Went to the LBS to get some fenders for the Surly. Was planning on getting the SKS P45s but they were out in that size so I got some Planet Bike ones in that size. $10 cheaper and super easy to set up. But, they don't have those little Secu Clips for the front fender (I have SKS P35s with these). How important of a safety feature is this and do they even work when push comes to shove? I've seen a woman tossed over her bars cause something wedged in the fender, but that was a road bike with very little clearance (and I think they may have been SKS fenders). I have TONS of clearance on the front fender on the Surly with the cantis and 700 x 32 tires. What do you guys think?


----------



## bigbill (Feb 15, 2005)

Henry Chinaski said:


> Went to the LBS to get some fenders for the Surly. Was planning on getting the SKS P45s but they were out in that size so I got some Planet Bike ones in that size. $10 cheaper and super easy to set up. But, they don't have those little Secu Clips for the front fender (I have SKS P35s with these). How important of a safety feature is this and do they even work when push comes to shove? I've seen a woman tossed over her bars cause something wedged in the fender, but that was a road bike with very little clearance (and I think they may have been SKS fenders). I have TONS of clearance on the front fender on the Surly with the cantis and 700 x 32 tires. What do you guys think?

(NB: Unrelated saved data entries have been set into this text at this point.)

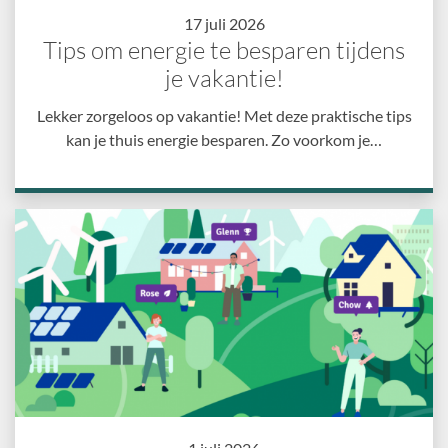
17 juli 2026
Tips om energie te besparen tijdens
je vakantie!
Lekker zorgeloos op vakantie! Met deze praktische tips
kan je thuis energie besparen. Zo voorkom je…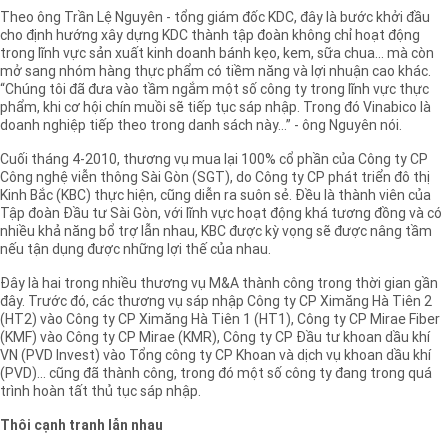
Theo ông Trần Lệ Nguyên - tổng giám đốc KDC, đây là bước khởi đầu
cho định hướng xây dựng KDC thành tập đoàn không chỉ hoạt động
trong lĩnh vực sản xuất kinh doanh bánh kẹo, kem, sữa chua... mà còn
mở sang nhóm hàng thực phẩm có tiềm năng và lợi nhuận cao khác.
“Chúng tôi đã đưa vào tầm ngắm một số công ty trong lĩnh vực thực
phẩm, khi cơ hội chín muồi sẽ tiếp tục sáp nhập. Trong đó Vinabico là
doanh nghiệp tiếp theo trong danh sách này...” - ông Nguyên nói.
Cuối tháng 4-2010, thương vụ mua lại 100% cổ phần của Công ty CP
Công nghệ viễn thông Sài Gòn (SGT), do Công ty CP phát triển đô thị
Kinh Bắc (KBC) thực hiện, cũng diễn ra suôn sẻ. Đều là thành viên của
Tập đoàn Đầu tư Sài Gòn, với lĩnh vực hoạt động khá tương đồng và có
nhiều khả năng bổ trợ lẫn nhau, KBC được kỳ vọng sẽ được nâng tầm
nếu tận dụng được những lợi thế của nhau.
Đây là hai trong nhiều thương vụ M&A thành công trong thời gian gần
đây. Trước đó, các thương vụ sáp nhập Công ty CP Ximăng Hà Tiên 2
(HT2) vào Công ty CP Ximăng Hà Tiên 1 (HT1), Công ty CP Mirae Fiber
(KMF) vào Công ty CP Mirae (KMR), Công ty CP Đầu tư khoan dầu khí
VN (PVD Invest) vào Tổng công ty CP Khoan và dịch vụ khoan dầu khí
(PVD)... cũng đã thành công, trong đó một số công ty đang trong quá
trình hoàn tất thủ tục sáp nhập.
Thôi cạnh tranh lẫn nhau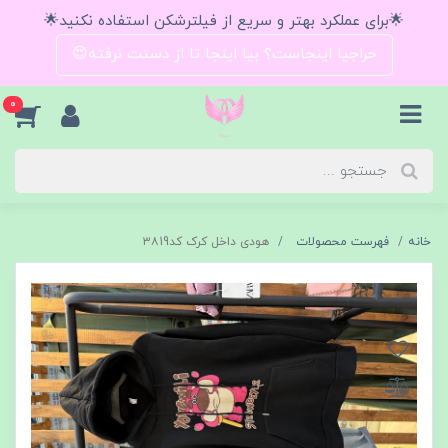
🌟برای عملکرد بهتر و سریع از فیلترشکن استفاده نکنید🌟
حراجیا اینجاست؟ بیا اینجا تا از دستت نرفته😍
0
خانه
فهرست محصولات
هودی داخل کرک کد۳۸19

I liked having them on my Soma due to the tight clearance, but that was a road frame with caliper brakes. In the past year and a half I have popped it out once due to some clinging mud that picked up a rock. It was daylight and I saw the whole thing happen in slow motion. Didn't go down, just scraped the mud out of the fender and off the tire. I wouldn't think that they would be as important on a cross frame with lots of clearance. Since I don't have the Soma presently and am waiting on my new Gunnar Crosshairs, I will have to wait and see if my old SKS fenders will even fit the new frame. I cut the mounting bars to fit the old bike with tighter clearance. May have to buy some new ones if they don't reach. 

BTW, they did come in handy for putting my commuter on my Park PRS 20 workstand that clamps the fork. Just pop the fender loose and push it to the side.


----------



## Dale Brigham (Aug 23, 2002)

Henry:

I think you'll be just fine with the Planet Bike mudguards that have the rigid (no-release) mounts. I have had similar mudguards on my Kona Jake for a couple of years, and they have never caught anything "big" in the front fender that would cause a problem, even with riding on unpaved paths and trails. As you point out, having enough clearance (which you do) is the key safety factor.

The only time I ever "got throwed" by an object catching in a front mudguard was on a MTB, but that was in the Central PA woods, which are lousy with wheel-grabbing sticks. I pretty much said "No" to fenders on my mountain bikes after that incident.

Dale


----------



## blackhat (Jan 2, 2003)

I haven't had any problems with my planet bike fenders on my surly. I dremelled the rear brake bridge clip so they'll fit 37c ritchey CX tires a couple years ago and even with that relatively tight clearance I've yet to have issues.


----------